Applications are being accepted for “qualified volunteers” interested in donating their time as members of Como’s fire department, which will become part of “Como Department of Public Safety – Police and Fire,” Com City Mayor Darla Henry reported late Friday night following a special meeting of Como City Council.

Como VFD

“In the coming days and weeks hopefully you’ll begin to see some basic changes of signs and logos. Our goal is to purchase the equipment we need and staff the Fire Dept with enthusiastic, trained and qualified young men and women that will dedicate their time to keeping Como and its’ residents safe,” the mayor posted on Aug. 23.

Andy Lowen has been appointed public safety director and will serve as head of both the screened volunteers who will make up the newly comprised fire department as well as the police department. Matt Green was appointed assistant fire chief.

Lowen and the city are working to obtain their official Texas Commission On Law Enforcement number to reestablish a police department in Como in order to officially operate as a recognized law enforcement agency, according to Endsley.

According to the release from Henry. when the Como Police Department is established, it won’t be staffed 24 hours a day, 7 days a week. It will focus mostly on code enforcement during the day. Hopkins County Sheriff’s Office continuing to serve other law enforcement needs after hours and as needed during the day.

“It’s a good process. There’s still more to come, but it’s just going to be a little bit of a process to get through this,” Endsley said.

Newsom noted one of the steps in that process was officially passing a resolution in commissioners court that could be given to the postal service so that all mail for Como fire department will be forwarded to the city.

The county judge said he sent a letter “to whom it may concern” to the post office requesting that any mail, bills or otherwise, be diverted to the City of Como. However, the postal service did not want to honor the request without an order from the court, according to Newsom.

Thus, Newsom presented an official order which was approved and signed during commissioners court, which “authorizes the city of Como to collect all mail, bills, and payments regarding the Como Volunteer Fire Department of Como, Texas.” The document will be presented to the postal service to facilitate the transfer, according to the county judge.

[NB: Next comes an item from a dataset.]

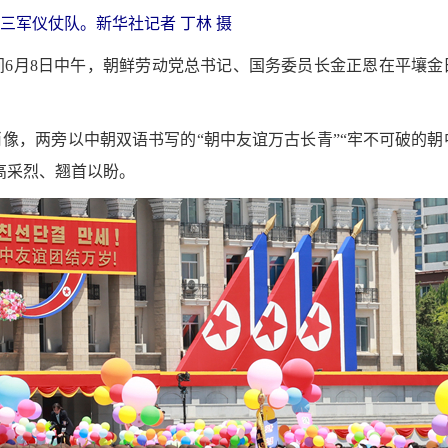
三军仪仗队。新华社记者 丁林 摄
间6月8日中午，朝鲜劳动党总书记、国务委员长金正恩在平壤金
像，两旁以中朝双语书写的“朝中友谊万古长青”“牢不可破的朝
高采烈、翘首以盼。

Como City Hall, 104 Mills St., Como, Texas

The order also stipulates that all bills for Como fire department will be paid by the City of Como during this interim, requires the City of Como to maintain careful and full accounting of all receipts of monies and all expenditures.

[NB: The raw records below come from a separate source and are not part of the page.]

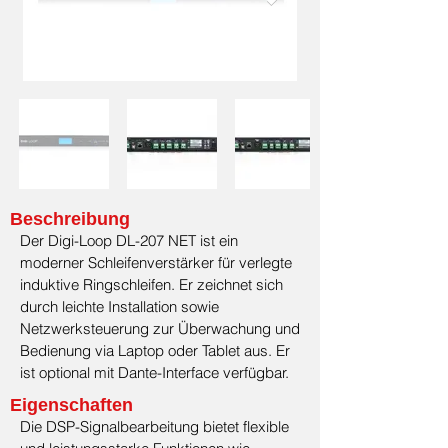
Beschreibung
Der Digi-Loop DL-207 NET ist ein
moderner Schleifenverstärker für verlegte
induktive Ringschleifen. Er zeichnet sich
durch leichte Installation sowie
Netzwerksteuerung zur Überwachung und
Bedienung via Laptop oder Tablet aus. Er
ist optional mit Dante-Interface verfügbar.
Eigenschaften
Die DSP-Signalbearbeitung bietet flexible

“So Como will be operating as a volunteer fire department, maintained by the City of Como, until further reorganization?” asked Precinct 1 Commissioner Mickey Barker.

“It will remain under the authority of the City Council. The fire department will report to the city council just like Cumby does, and the city of Tira, Sulphur Springs. They are their own entity now; they come under the city’s authority. So they report now to the city,” Endsley said.

“So they will or will not be under contract with Hopkins County?” Barker asked.

“They continue to work under [Hopkins County], just like Cumby and Tira, do. They responded in their city. Anything outside their city, the county district, that falls under the court’s authority,” Endsley explained.

“Right now, the court – we’ve stopped payments. Every month Hopkins County send money to each of the volunteer fire departments for maintenance. It’s not a lot of money, but it helps them keep the lights on and keep operating. We stopped all those payments for now, until things get more grounded. This is one of the steps in getting it back to some type of normalcy because of the recent events regarding the chief and the secretary/treasurer of Como fire department,” Newsom said of Como VFD.

Precinct 3 Commissioner Wade Bartley asked if funding is withheld, would the department just not receive it, or would it be “retroactive?”

“I’m sure it will be. I don’t think they should lose anything over this. It’s not really the fault of the volunteer fire department. That’s my suggestion. We’re holding those funds right now. Hopefully, this isn’t going to take very long. They are ready to go forward I think, with this order approved by the court,” Newsom said.